Ratana Ly, researcher at the Center for the Study of Humanitarian Law in Cambodia, recently visited the Raoul Wallenberg Institute where we got the opportunity to interview her on her research on the human rights implications of the bilateral resettlement agreement between Cambodia and Australia.
How would you describe the current state of migration in the Asia-Pacific region?
In the Asia-Pacific region, how countries, including Australia and Cambodia, approach issue of forced migration and refugees is critical. Within Asia-Pacific, Australia appears to be an attractive destination, yet only a very small portion of asylum seekers in the world has actually sought asylum in Australia. These refugees come from countries including Afghanistan or belong to the Rohingya minority coming from Myanmar, where they are not recognized as citizens.
Can you tell us about the resettlement agreement between Australia and Cambodia?
In the absence of a regional migration treaty, Cambodia and Australia entered into a resettlement agreement in September 2014. Asylum seekers who are intercepted in international waters on their way to Australia or have reached Australia may be transferred to a processing center in Nauru to have their refugee status determined. Those who are found to be refugees have the choice to remain in the processing center for five years or to be resettled in Cambodia. Australia has paid Cambodia some 45 million Australian dollars as part of this agreement. So far, only a handful of individuals have accepted the resettlement.
Who is legally responsible for the protection of the refugees?
It depends on which country has effective control over refugees in Cambodia. I argue that Australia may have effective control over refugees at Nauru regional processing center or earlier depending on when Australia comes into contact with these refugees. Should Australia has jurisdiction over refugees at Nauru regional processing center, under the principle of “non-refoulement,” Australia has an obligation not to transfer refugees to Cambodia should there be compelling evidence that the rights of the refugees be violated in Cambodia. According to the agreement, once they arrive in Cambodia, refugees can only stay temporarily in Phnom Penh, the capital and then will be resettled outside Phnom Penh. Further, Australia has advised its citizens of the poor facilities including healthcare outside Phnom Penh. There have also been widely media reports that minorities of Vietnam (Montagnard) and China (Uighur) who seek asylum in Cambodia are systematically sent back to their home countries. These may indicate that Australia is aware of Cambodia’s poor human rights record.
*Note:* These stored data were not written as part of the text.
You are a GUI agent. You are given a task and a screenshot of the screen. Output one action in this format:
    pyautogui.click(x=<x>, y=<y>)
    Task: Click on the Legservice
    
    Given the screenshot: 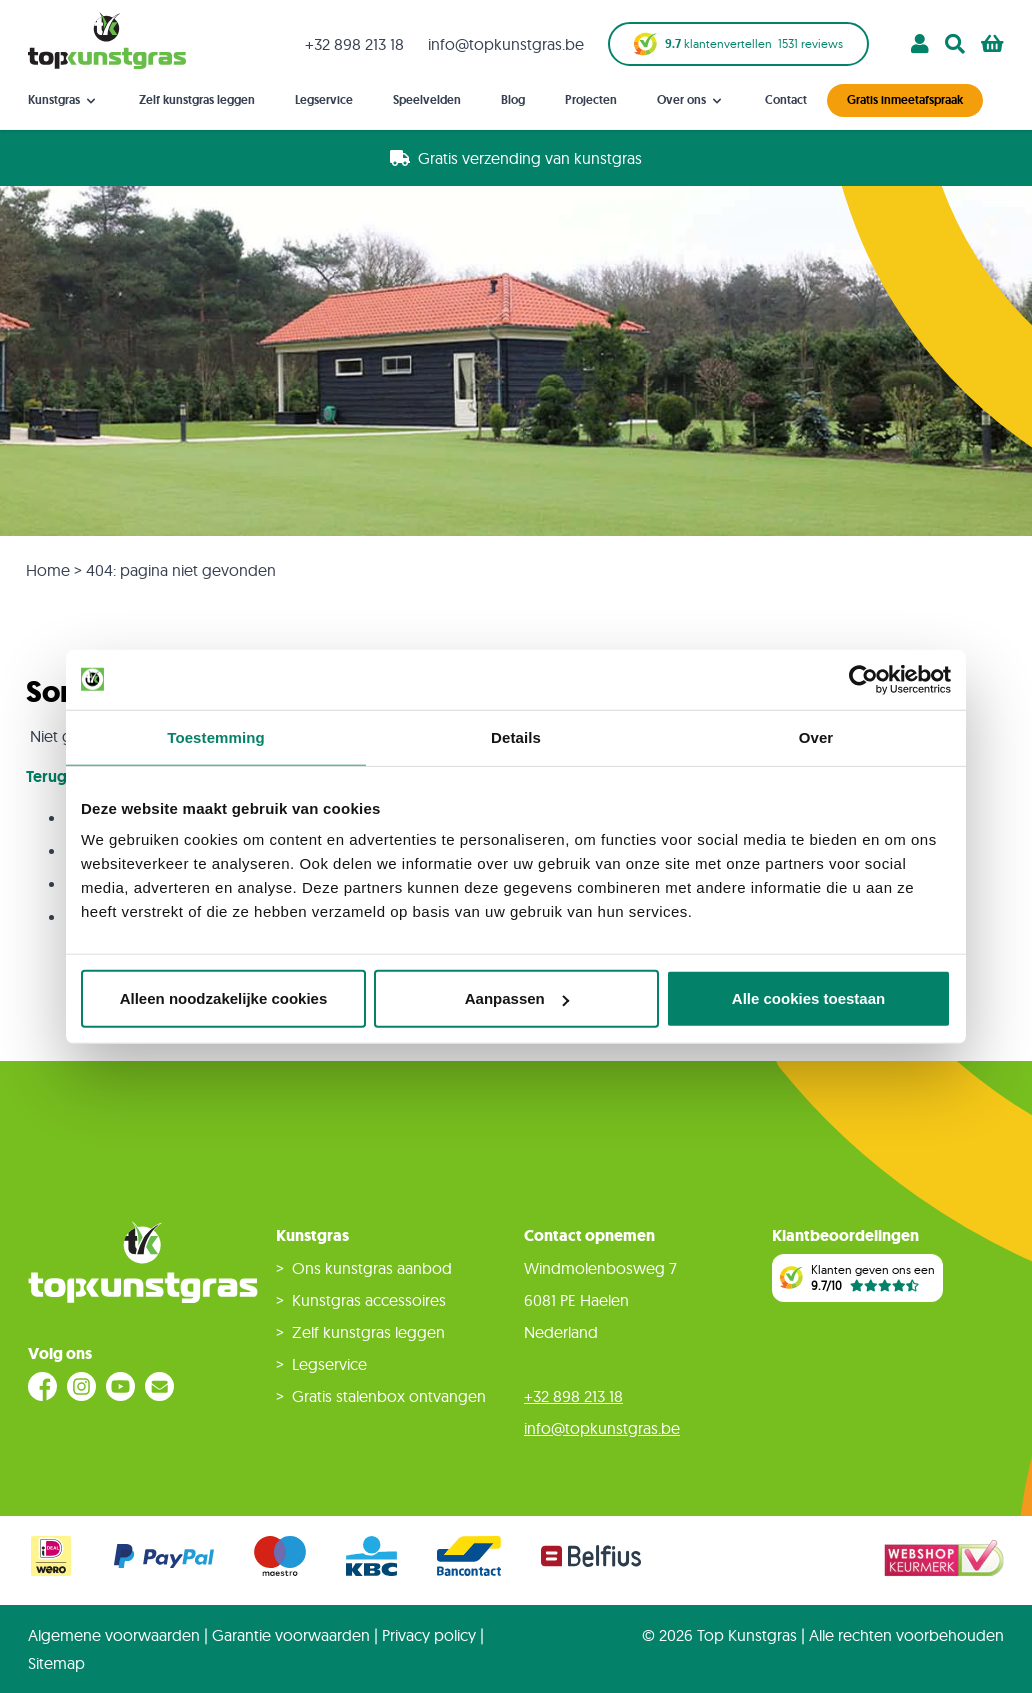 What is the action you would take?
    pyautogui.click(x=324, y=100)
    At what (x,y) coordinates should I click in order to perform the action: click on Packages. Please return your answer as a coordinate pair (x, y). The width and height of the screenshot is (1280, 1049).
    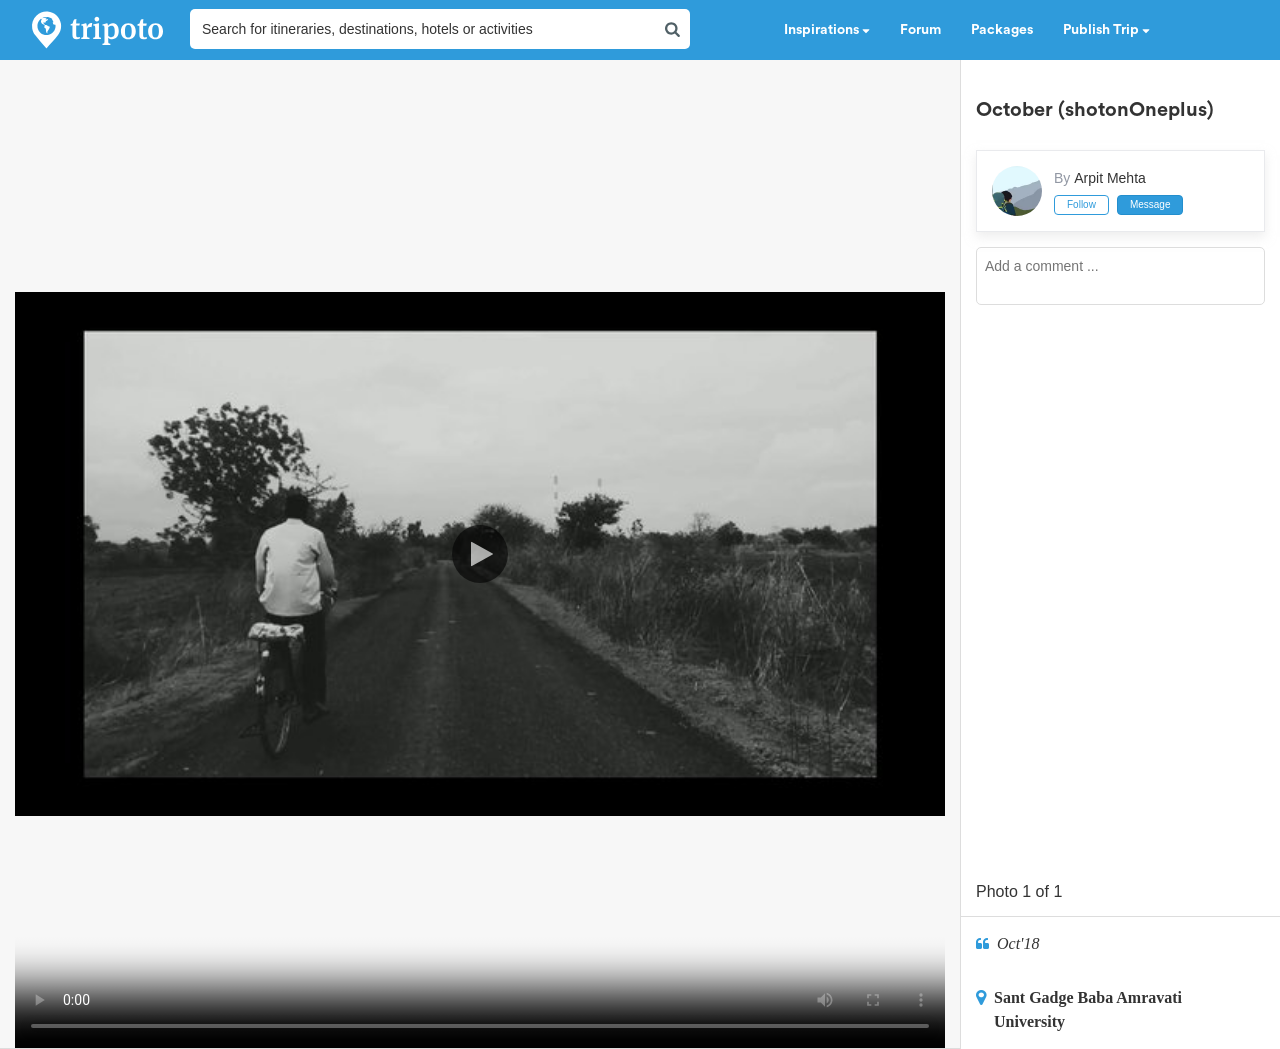
    Looking at the image, I should click on (1002, 30).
Australia’s legal obligation ends under the principle of effective control, while Cambodia has territorial jurisdiction over these people and is the sole country which is legally responsible for refugee protections in Cambodia.
To what extent can the theory of shared responsibility be helpful in determining liability for either Australia or Cambodia?
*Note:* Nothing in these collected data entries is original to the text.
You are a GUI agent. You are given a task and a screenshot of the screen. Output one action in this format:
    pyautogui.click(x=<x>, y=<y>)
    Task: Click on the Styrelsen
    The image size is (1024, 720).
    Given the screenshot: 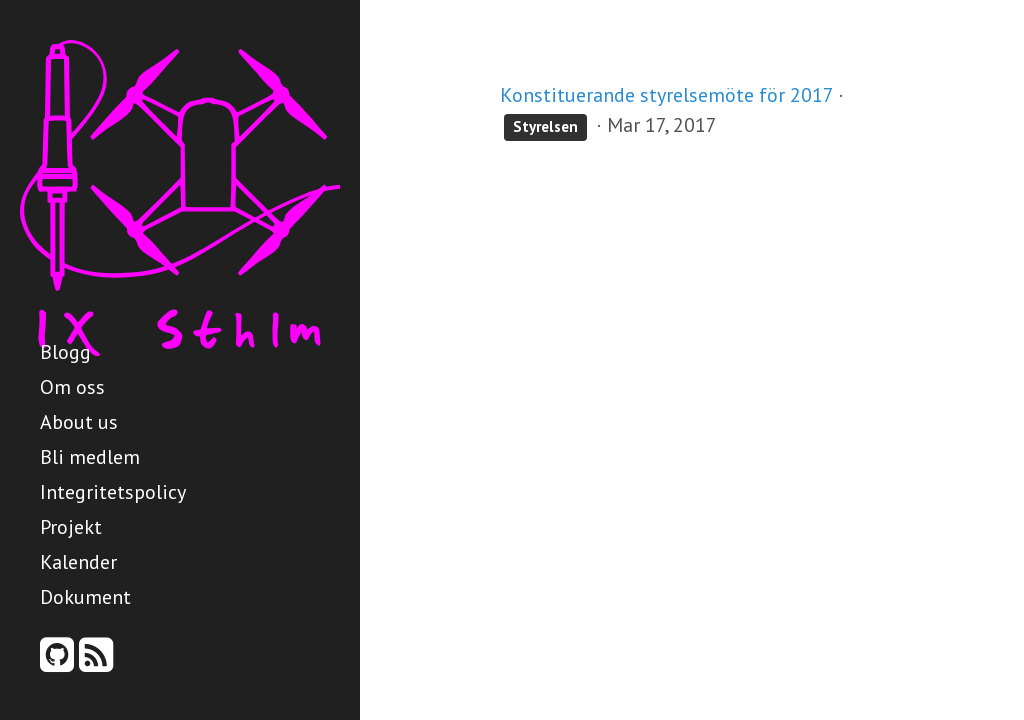 What is the action you would take?
    pyautogui.click(x=545, y=126)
While Cambodia remains the principal actor, the theory of shared responsibility of States for international wrongful acts could allow for Australia to be qualified as assisting another State in the commission of a wrongful act if Cambodia does not fulfill its obligations under the international law. This means that Australia could then be held to some extent legally liable for rights protection of these refugees in Cambodia.
My responses here may be limited, but there is an academic paper forthcoming in Australian Law Journal where with my colleague, Dr Natalia Szablewska, we explore in more details legal and political implications of the Cambodia-Australia Resettlement Deal.
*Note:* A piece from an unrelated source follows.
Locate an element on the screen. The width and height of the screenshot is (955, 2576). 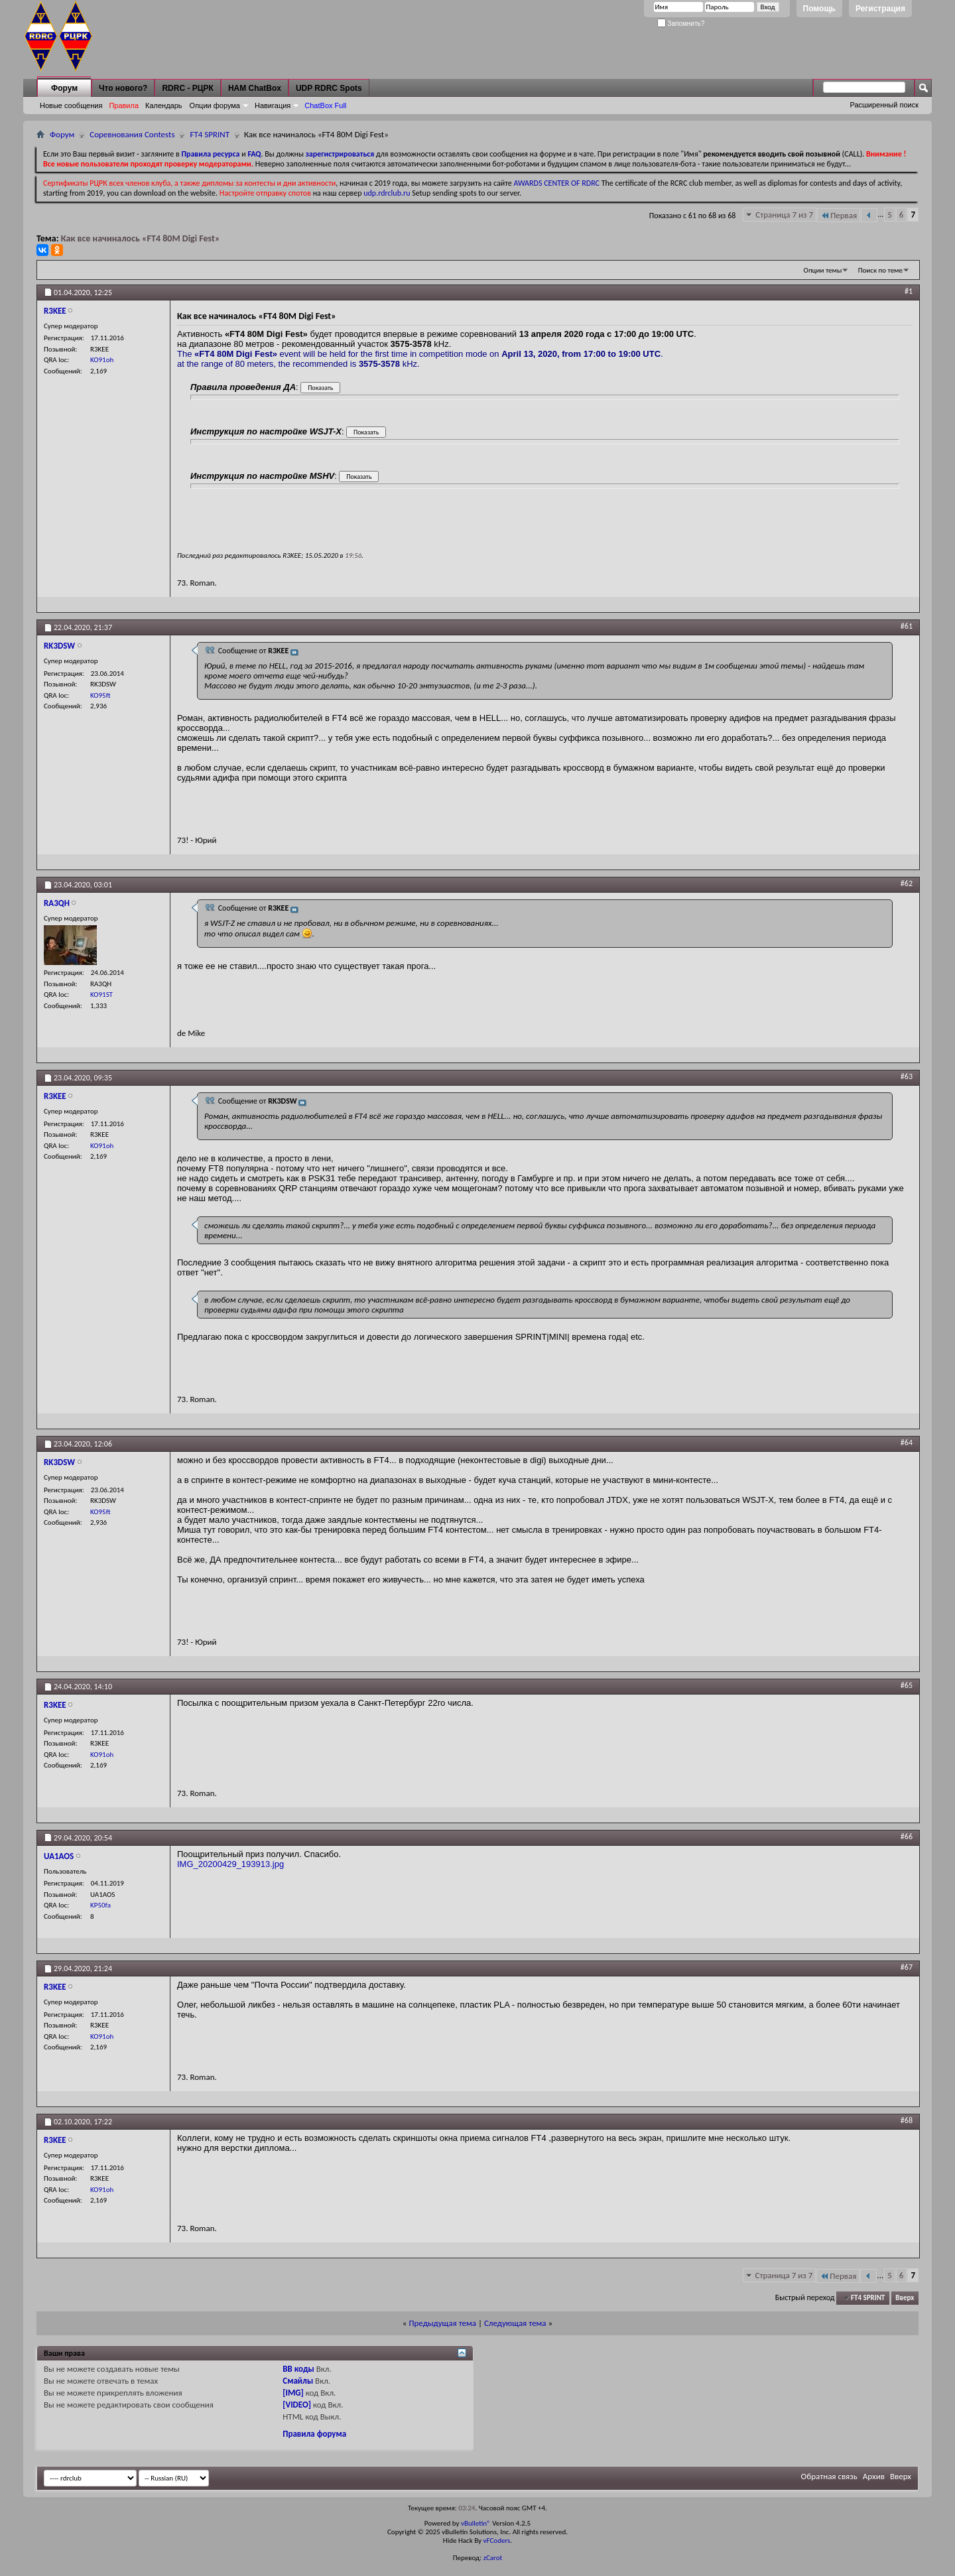
RDRC - РЦРК is located at coordinates (187, 88).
What’s the biggest challenge regarding the agreement?
The agreement itself and the lack of willingness to implement the agreement in accordance with international refugee law and international human rights law. But would a regional agreement have a better outcome? Should ASEAN or ASEAN plus 6 adopts a refugee treaty, it would of course be an absolutely good sign. However, such regional agreement would be a long way off. On a positive note, ASEAN has been taking steps to tackle human smuggling, trafficking and related issues. I personally think that another concrete step to take for southeast Asian countries should be to ratify the UN refugees conventions.